A Message to the Graduates (and that means all of us)

This week's portion, Shelach Lecha, contains within it the worst commencement address ever given. This being that commencement-time-of-year, you probably know the basic formula for the typical graduation speech: "Go get 'em. You can overcome all odds, no matter how great. Believe in yourself and the future is yours."

Twelve spies were sent out by Moses to scout out the Land. Ten of the twelve returned with a message that would have sent any school superintendent's head spinning. "Don't even bother to try to succeed out there," they reported. "These people are men of great size. We saw...we saw...Nefilim there! Anakim! And we looked like grasshoppers to them."

Who were these Nefilim and Anakim that terrorized the spies. Were they some mythical race of giants? Were they real people? Did Michael Strahan exist at that time? Or was it merely a matter of hyperbole: the spies saw no chance of victory, so they concocted an exaggerated tale to back strengthen their case. Whether or not these obstacles were real or perceived, the sin of the spies led to the Israelites' having to wander in the Wilderness for 40 years, and the sin had less to do with overestimating the size of the opponent as in underestimating their own abilities.

Rabbi Menachem Mendel of Kotzk commented, "It is all right in the presence of giants to say that you feel like a grasshopper. But it is terribly mistaken, even a sin, to presume that you look like a grasshopper to them."

We all discount ourselves at times, but the real problem occurs when that subjective observation is allowed to become objective truth. Growth became impossible for the Children of Israel after the report of the spies, and the 40 years of wandering wasn't so much a punishment as the natural outgrowth of their national paralysis.

Paralyzed is how we all feel when the child in each of us is thrown into very adult situations. We feel unprepared, unfit, small. And there is no scarier time than when your name is called and you rise to grab hold of the diploma, that paper sword with which you're expected to slay all the Nefilim wandering about in your path.

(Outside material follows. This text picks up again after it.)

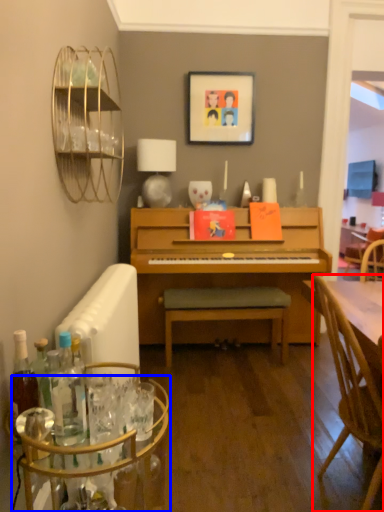 Question: Which of the following is the closest to the observer, chair (highlighted by a red box) or glass table (highlighted by a blue box)?

Choices:
 (A) chair
 (B) glass table

Answer: (B)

My ordination from rabbinical school is case in point. That afternoon 25 years ago, I sat in a pew at the Park Avenue Synagogue next to a score of classmates, listening to the obligatory charges, some of which were Talmudic in both in content and length. There was plenty of time to think. Too much. I looked down the row at my classmates. Were they feeling, as I was, the awesome weight of the moment? Were they questioning, as I was, the five-year investment that had been made and the life-long investment that was about to be made? Were they also beginning to sense the awakening of that demon of the deep that rises from the pit of the stomach at times like these, then proceeds to make mincemeat of the esophagus -- that feeling of utter incompetence?

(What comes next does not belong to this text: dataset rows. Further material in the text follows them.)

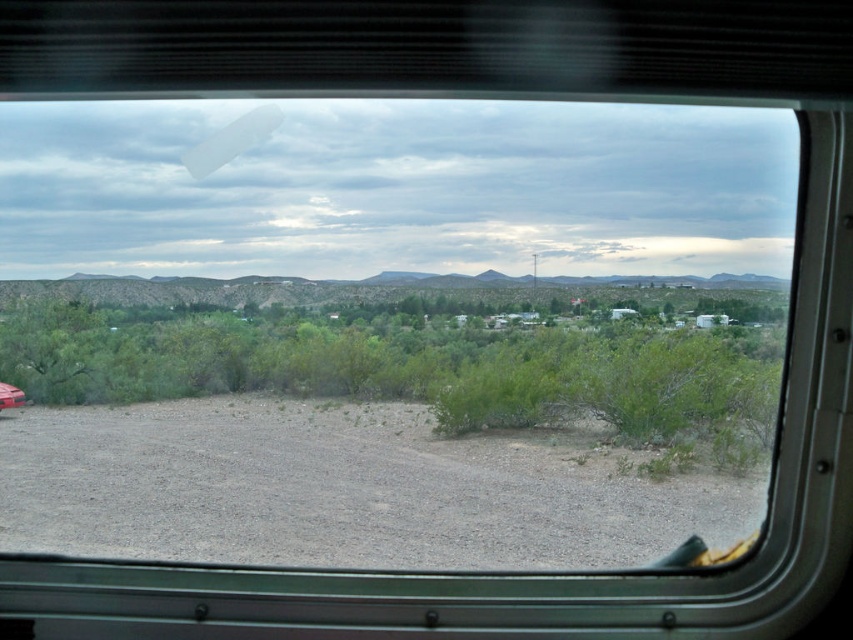 Question: Does gray gravel dirt track at lower left have a lesser width compared to matte red car at lower left?

Choices:
 (A) yes
 (B) no

Answer: (B)

Question: Can you confirm if gray gravel dirt track at lower left is wider than matte red car at lower left?

Choices:
 (A) no
 (B) yes

Answer: (B)

Question: Can you confirm if gray gravel dirt track at lower left is thinner than matte red car at lower left?

Choices:
 (A) yes
 (B) no

Answer: (B)

Question: Which point appears farthest from the camera in this image?

Choices:
 (A) (393, 467)
 (B) (15, 396)

Answer: (B)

This feeling was exacerbated by the prevailing notion fostered at the Seminary that the last generation of teachers was always more revered than the current one. The classical Jewish view teaches “the decline of the generations” — since Sinai we have grown further from revelation and stand, as a result, on a lower level of holiness. My teachers were the giants their’s all the greater - and we were grasshoppers, in their eyes and our own.

As I rose to heed my calling, I took comfort in the knowledge that I was not alone. All over the city that day, people were rising to the call of their names: doctors pledging the oath of Hippocrates, psychologists joining the ranks of Freud and Jung. And we all were grasshoppers on this day, afraid of giant obstacles, unsure where fate would take us. But not afraid to hop.

Sure enough, when Israel finally did invade the Land, the inhabitants there were terrified of them. Joshua's army was able to defeat many of them without a fight. Think of how easily the walls of Jericho came tumbling down.

So now I speak to you, the class of 2008 -- and all of us are graduating from something this month; if not, create a milestone for yourself and leap beyond it. Never fear freedom. Never stop growing. Never turn back. Slay those dark Nefilim of childhood. Dare them to make your day. Because, when all is said and done, you might be the true giant after all.